As thanks, you often get a chicken, a watermelon or mangos, depending on the season you visit.

Working with the CBR-programmes I have had the experience that this is a good way to deliver physio services to people in our region.

The advantages of CBR are many;

·  These remote areas are very difficult to reach by health workers as there are no roads or very bad roads. The only way is by bike or motorbike, used by the CBR –fieldworkers and me. It is often the only way for children to have physio services because health centres are too far away and too expensive. It may also not be possible to send the mother to a physio-unit with one child as there are too many other mouths to feed and too much work to be done on the land.

·  The CBR workers are able to inform people in their own community better than any outsiders because, in Africa, each tribe has its own culture and fears which they will never tell a foreigner or somebody from another tribe. (Beliefs that disabilities are caused by witchcraft or a curse, involvement of local bonesetters and witch-doctors, stigma etc.etc.) Counselling, explanation of disability or treatment are one of the main issues to create awareness that people can be helped. It is very important that a CBR-worker takes time to interview the family so we fully understand their main problem. This will enable us to set up functional treatment goals together with the family. The CBR worker can also better explain the purpose of the exercise to encourage commitment of the family. I found out that this is the only way that the advice I give (how to dress, carry, feed the child etc.) is really followed up.

·  CBR can provide early detection and intervention. It can also prevent severe contractures and the need for expensive long treatments or surgery. (mainly children with cerebral palsy, polio, clubfoot or osteomyelitis). If a child with severe spasticity is detected early we can prevent flexion contractures and give the child an increased possibility of being able to walk. Babies with clubfoot can start the ponsetti POP-casting treatment, which, together with the use of a Dennis brown splint will fully correct their feet. Older children with severe neglected clubfoot, walking on the dorsal part of their feet, will need complex surgery.

·  A CBR programme provides support for the rest of the family, teaching them how to cope with the extra pressure of having a disabled child and showing them how to help their child harness his or her potential. As soon as a family sees improvement in their child, they know the potential that is there and they are encouraged to keep providing the attention and stimulation their child needs to develop. The harmful stigma will then cease.

Working with physically disabled people in CBR, I also got more aware of the problems fieldworkers and families are facing:

·  Lack of finance for treatments.

·  Lack of good explanation to family members by CBR workers about the reasons for therapy.
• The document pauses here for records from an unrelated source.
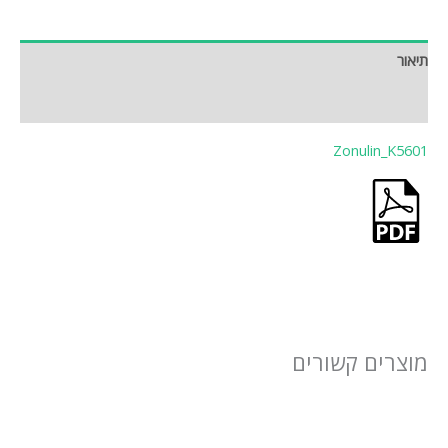
תיאור
חוות דעת (0)
Zonulin_K5601
מוצרים קשורים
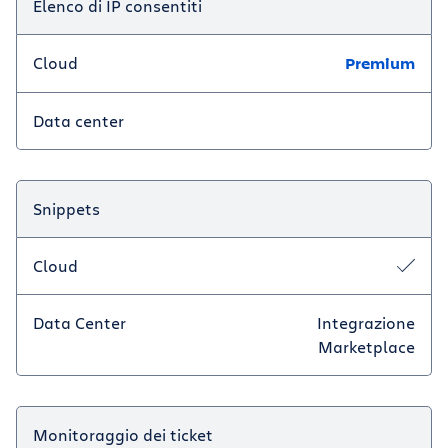
Elenco di IP consentiti
Cloud
Premium
Data center
Snippets
Cloud
Data Center
Integrazione
Marketplace
Monitoraggio dei ticket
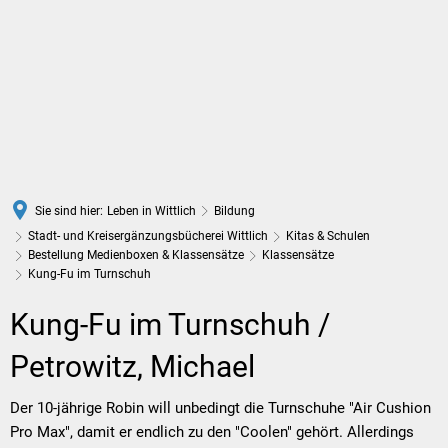
DE
Sie sind hier:
Leben in Wittlich
Bildung
Stadt- und Kreisergänzungsbücherei Wittlich
Kitas & Schulen
Bestellung Medienboxen & Klassensätze
Klassensätze
Kung-Fu im Turnschuh
Kung-
Kung-Fu im Turnschuh /
Fu
Petrowitz, Michael
im
Der 10-jährige Robin will unbedingt die Turnschuhe "Air Cushion
Pro Max", damit er endlich zu den "Coolen" gehört. Allerdings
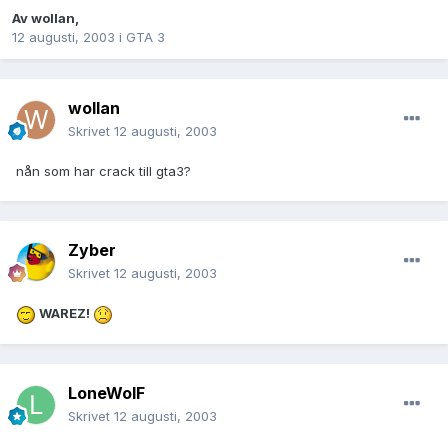
Av
wollan
,
12 augusti, 2003
i
GTA 3
wollan
Skrivet
12 augusti, 2003
nån som har crack till gta3?
Zyber
Skrivet
12 augusti, 2003
WAREZ!
LoneWolF
Skrivet
12 augusti, 2003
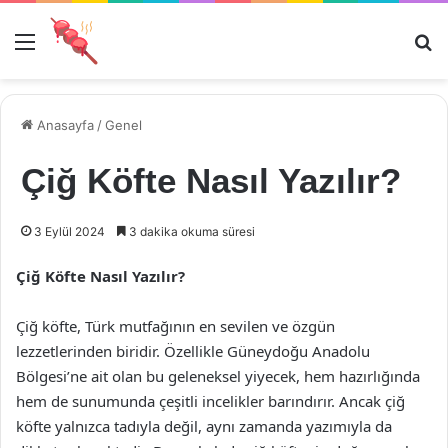
Menü
Ar
Anasayfa
/
Genel
Çiğ Köfte Nasıl Yazılır?
3 Eylül 2024
3 dakika okuma süresi
Çiğ Köfte Nasıl Yazılır?
Çiğ köfte, Türk mutfağının en sevilen ve özgün
lezzetlerinden biridir. Özellikle Güneydoğu Anadolu
Bölgesi’ne ait olan bu geleneksel yiyecek, hem hazırlığında
hem de sunumunda çeşitli incelikler barındırır. Ancak çiğ
köfte yalnızca tadıyla değil, aynı zamanda yazımıyla da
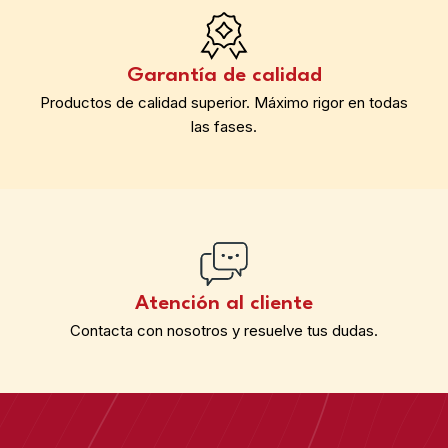
Garantía de calidad
Productos de calidad superior. Máximo rigor en todas
las fases.
Atención al cliente
Contacta con nosotros y resuelve tus dudas.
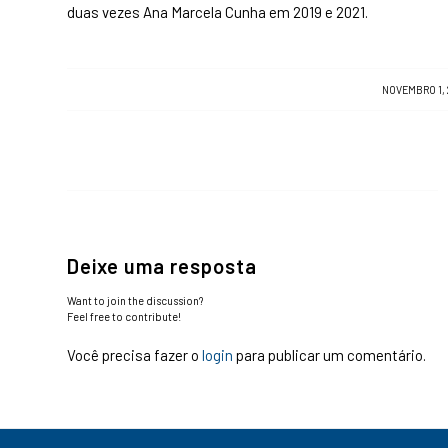
duas vezes Ana Marcela Cunha em 2019 e 2021.
/
NOVEMBRO 1, 
Deixe uma resposta
Want to join the discussion?
Feel free to contribute!
Você precisa fazer o
login
para publicar um comentário.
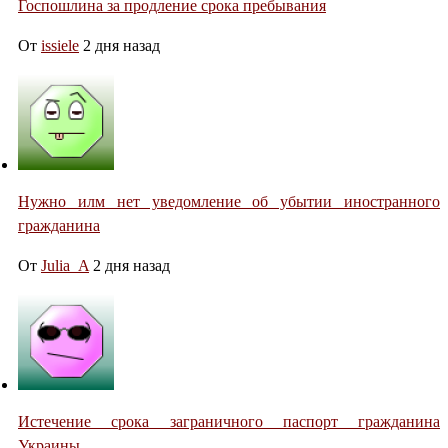
Госпошлина за продление срока пребывания
От
issiele
2 дня назад
Нужно илм нет уведомление об убытии иностранного
гражданина
От
Julia_A
2 дня назад
Истечение срока заграничного паспорт гражданина
Украины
We are trying to work on this, within our tight time-schedules.

·  Lack of time for family members to follow up advice and exercises. Therefore together with the CBR worker and family, we look for postures and exercise which are part of the activities in their daily life.

·  Influence of local beliefs such as witchcraft which undermines efforts to change the situation.

·  The need for improvement in the quality of training for the fieldworkers The CBR-fieldworkers have a heavy workload as they also have to look after visual, hearing and mentally impaired persons. Therefore they don’t always have time to supervise exercise programmes and regularly do follow up.

·  Lack of CBR programmes in the region; there is a great need to establish comprehensive CBR projects all over rural Ghana. This would allow the early identification of children with physical disabilities and their referral to the physiotherapy centre for treatment, thus avoiding/preventing surgery. Unfortunately this link is missing in many rural areas.